On Dec 5 2014, Malcolm Cohen wrote:

> Damian Rouson writes: <<< On a somewhat related note, Tom Clune suggested 
> a while back that there be a "virtuous" attribute that would preclude any 
> access to non-local state. From the standpoint of purely functional 
> programming, I think this would remove a wart that exists with PURE 
> procedures at least in terms of how many people would initially interpret 
> the meaning of PURE.
> Yes, I've seen this several times before (basically ever since PURE 
> showed up). There are a lot of times that PURE as currently defined is 
> sufficient for parallelism, but equally there are times when they are 
> insufficient - even for pure functions. An attribute like 
> WHITER_THAN_THE_DRIVEN_SNOW would not only improve performance in such 
> cases, they would also give the user a stronger guarantee that he was not 
> inadvertantly shooting himself in the foot.
> So far though I've not seen any reasonable spelling for such an attribute 
> (FUNCTIONAL is the best I've noticed so far, and is pretty bad). And so 
> far I've not seen much enthusiasm for Yet Another Attribute with arguably 
> marginal benefits (in my estimation, PURE gets most of the benefits both 
> from the point of view of performance and safety).

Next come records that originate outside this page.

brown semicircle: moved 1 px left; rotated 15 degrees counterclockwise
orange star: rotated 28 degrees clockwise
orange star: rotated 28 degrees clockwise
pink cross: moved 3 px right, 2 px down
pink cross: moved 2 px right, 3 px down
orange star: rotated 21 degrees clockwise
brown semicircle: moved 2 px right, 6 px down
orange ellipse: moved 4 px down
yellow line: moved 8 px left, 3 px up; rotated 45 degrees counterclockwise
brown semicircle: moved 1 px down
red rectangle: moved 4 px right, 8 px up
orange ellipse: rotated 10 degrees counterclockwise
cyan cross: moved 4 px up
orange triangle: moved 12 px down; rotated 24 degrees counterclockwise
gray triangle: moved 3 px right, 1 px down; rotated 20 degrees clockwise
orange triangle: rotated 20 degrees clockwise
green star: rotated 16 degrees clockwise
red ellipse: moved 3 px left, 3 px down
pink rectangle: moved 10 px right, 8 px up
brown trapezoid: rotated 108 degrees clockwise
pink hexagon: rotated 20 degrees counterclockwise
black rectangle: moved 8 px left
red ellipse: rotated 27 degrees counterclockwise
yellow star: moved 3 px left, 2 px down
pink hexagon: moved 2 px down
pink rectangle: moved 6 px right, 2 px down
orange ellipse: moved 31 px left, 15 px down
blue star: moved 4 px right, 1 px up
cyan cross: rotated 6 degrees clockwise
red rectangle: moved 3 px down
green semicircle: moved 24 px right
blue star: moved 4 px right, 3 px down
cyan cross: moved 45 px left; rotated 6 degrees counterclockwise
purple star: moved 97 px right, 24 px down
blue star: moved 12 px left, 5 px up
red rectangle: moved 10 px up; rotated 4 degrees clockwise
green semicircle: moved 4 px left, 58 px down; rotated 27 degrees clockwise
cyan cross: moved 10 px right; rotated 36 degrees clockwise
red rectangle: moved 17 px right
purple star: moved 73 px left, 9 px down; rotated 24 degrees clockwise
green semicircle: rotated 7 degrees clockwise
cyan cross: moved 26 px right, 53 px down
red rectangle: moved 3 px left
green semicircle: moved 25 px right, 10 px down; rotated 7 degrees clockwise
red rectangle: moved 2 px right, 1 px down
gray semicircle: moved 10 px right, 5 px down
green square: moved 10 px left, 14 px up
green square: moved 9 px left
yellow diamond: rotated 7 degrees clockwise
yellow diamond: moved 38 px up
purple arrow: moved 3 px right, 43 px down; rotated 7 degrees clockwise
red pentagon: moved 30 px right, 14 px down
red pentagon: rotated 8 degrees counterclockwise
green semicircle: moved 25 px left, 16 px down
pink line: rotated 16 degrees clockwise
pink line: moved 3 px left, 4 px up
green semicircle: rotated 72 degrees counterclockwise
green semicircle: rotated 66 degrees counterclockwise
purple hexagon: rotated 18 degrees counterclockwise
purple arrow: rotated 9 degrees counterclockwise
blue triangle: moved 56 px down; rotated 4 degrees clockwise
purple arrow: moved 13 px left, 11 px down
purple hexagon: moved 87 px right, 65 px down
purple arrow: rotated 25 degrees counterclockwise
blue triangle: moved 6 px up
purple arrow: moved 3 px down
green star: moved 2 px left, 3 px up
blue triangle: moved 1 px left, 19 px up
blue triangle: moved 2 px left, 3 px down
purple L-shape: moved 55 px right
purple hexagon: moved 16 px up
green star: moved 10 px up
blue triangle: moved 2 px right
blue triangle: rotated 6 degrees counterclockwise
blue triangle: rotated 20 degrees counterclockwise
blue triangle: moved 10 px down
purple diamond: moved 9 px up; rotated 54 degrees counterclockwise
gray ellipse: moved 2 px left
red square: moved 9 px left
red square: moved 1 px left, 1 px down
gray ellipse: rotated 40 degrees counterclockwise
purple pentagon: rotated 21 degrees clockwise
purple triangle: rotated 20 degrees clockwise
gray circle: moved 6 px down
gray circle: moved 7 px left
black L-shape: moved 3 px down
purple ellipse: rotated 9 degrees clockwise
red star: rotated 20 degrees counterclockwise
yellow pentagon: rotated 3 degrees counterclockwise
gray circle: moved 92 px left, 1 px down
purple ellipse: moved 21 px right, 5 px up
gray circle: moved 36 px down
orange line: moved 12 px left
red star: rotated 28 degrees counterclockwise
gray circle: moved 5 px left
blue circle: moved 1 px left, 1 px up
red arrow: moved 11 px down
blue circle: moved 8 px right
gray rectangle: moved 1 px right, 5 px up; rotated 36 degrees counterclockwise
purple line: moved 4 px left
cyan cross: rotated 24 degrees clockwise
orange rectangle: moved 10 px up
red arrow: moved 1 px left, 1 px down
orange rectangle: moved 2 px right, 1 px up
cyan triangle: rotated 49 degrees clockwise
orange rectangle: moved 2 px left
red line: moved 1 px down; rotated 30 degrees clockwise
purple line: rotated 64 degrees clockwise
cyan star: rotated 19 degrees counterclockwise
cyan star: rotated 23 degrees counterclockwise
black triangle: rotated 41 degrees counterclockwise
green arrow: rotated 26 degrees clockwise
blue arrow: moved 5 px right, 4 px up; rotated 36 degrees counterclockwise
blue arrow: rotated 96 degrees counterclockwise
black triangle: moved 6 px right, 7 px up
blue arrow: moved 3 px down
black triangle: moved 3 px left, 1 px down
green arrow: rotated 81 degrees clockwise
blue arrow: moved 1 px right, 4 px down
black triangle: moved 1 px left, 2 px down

In my estimation, PURE (and even INTENT(IN)) get the benefit only for
simple cases - while they are the vast majority, they are not the ones
which cause parallel programmers weeks or months of debugging and
occasional wrong answers no matter how much they debug their code.

However, I am not sure how feasible it would be to specify a 'truly
pure' property, starting from Fortran, even ignoring the fact that there
are several different and often-confused semantic concepts involved.
For example:

    A function is pure if it doesn't change any data, directly or

    Ditto, but only externally-visible data - this one allows pseudo-
random number generators.

    A function is pure if, when called with the same arguments, it
always has the same effect - e.g. not CLOCK.

The last is NOT the most common one, but IS the one needed for aggressive
optimisation and parallelisation across statements.

Apparently the 'functional programming' people relaxed their definition
very considerably a decade or so back to make it possible to write
realistic programs in a purely functional language.  I have not kept
up with that area, so there may be other semantic definitions as well.